Lord Justice Leveson questioned David Cameron’s support for his inquiry into the press, police and politics in a phone call to Britain’s top civil servant, the Standard revealed.
The judge leading the probe was deeply concerned after the prime minister appeared to back Education Secretary Michael Gove, who claimed the inquiry had created a “chilling atmosphere” towards free speech.
The Appeal Court judge, who is leading the year-long investigation established by Cameron last July, phoned Cabinet Secretary Sir Jeremy Heywood to check whether the government still had confidence in his work.
He was upset with a statement made in the Commons by the Conservative leader shortly after Gove gave a speech defending the freedom of the press in February.
During Prime Minister’s Questions, Cameron was asked by a Labour MP about his Tory colleague’s comments to political journalists at a Press Gallery luncheon.
He said: “It was right to set up the Leveson inquiry, and that is a decision fully supported by the entire government, but I think my right honourable friend (Gove) is making an important point, which is this: even as this inquiry goes on, we want to have a vibrant press that feels it can call the powerful to account, and we do not want to see it chilled - and although sometimes one may feel some advantage in having it chilled, that is not what we want.”
A senior source said Sir Jeremy, the most senior civil servant in Whitehall, checked with the prime minister and then assured Lord Justice Leveson he had No 10’s full support.

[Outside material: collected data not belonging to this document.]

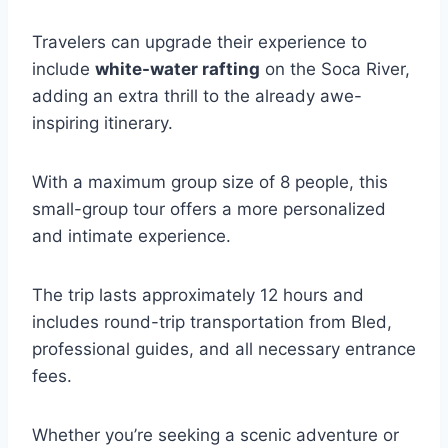
Travelers can upgrade their experience to
include
white-water rafting
on the Soca River,
adding an extra thrill to the already awe-
inspiring itinerary.
With a maximum group size of 8 people, this
small-group tour offers a more personalized
and intimate experience.
The trip lasts approximately 12 hours and
includes round-trip transportation from Bled,
professional guides, and all necessary entrance
fees.
Whether you’re seeking a scenic adventure or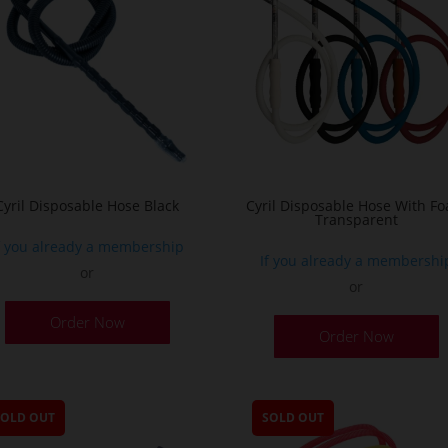
Cyril Disposable Hose Black
Cyril Disposable Hose With F
Transparent
f you already a membership
If you already a membershi
or
or
Order Now
Order Now
SOLD OUT
SOLD OUT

Since the row, Downing Street has warned ministers not to provide a “running commentary” on the inquiry.
It is understood that Leveson believes his probe should be treated as formal court proceedings and politicians should be banned from commenting on it until he publishes his report later this year.
The clash erupted after Gove told a House of Commons Press Gallery lunch in February that the Leveson inquiry had created a “chilling atmosphere” towards freedom of expression and attempts to tighten newspaper regulation could result in “a cure worse than the original disease”.
The former Times journalist said that illegality within the Murdoch media empire should be “vigorously policed” but warned the government should not over-react to the News of the World phone-hacking scandal.
In an apparent swipe at Lord Justice Leveson, Gove added there was a danger of regulation being imposed by “judges, celebrities, and the establishment...all of whom have an interest in taking over from the press as arbiters of what a free press should be”.
Gove repeated his arguments when he gave formal evidence to the inquiry last month.
He described Rupert Murdoch as a “great man” and said journalists were “exercising a precious liberty” when they wrote articles.
In a tense exchange, the judge snapped back: “Gove, I do not need to be told about the importance of freedom of speech, I really don’t.” Lord Justice Leveson has had a tense relationship with Westminster since he began his investigation into newspaper ethics. When his inquiry uncovered e-mails that threatened the position of Jeremy Hunt, the culture secretary refused to fully explain himself to the Commons until he had appeared before Leveson. This angered Commons Speaker John Bercow, who warned Hunt that he was still accountable to Parliament.
A Downing Street source declined to comment.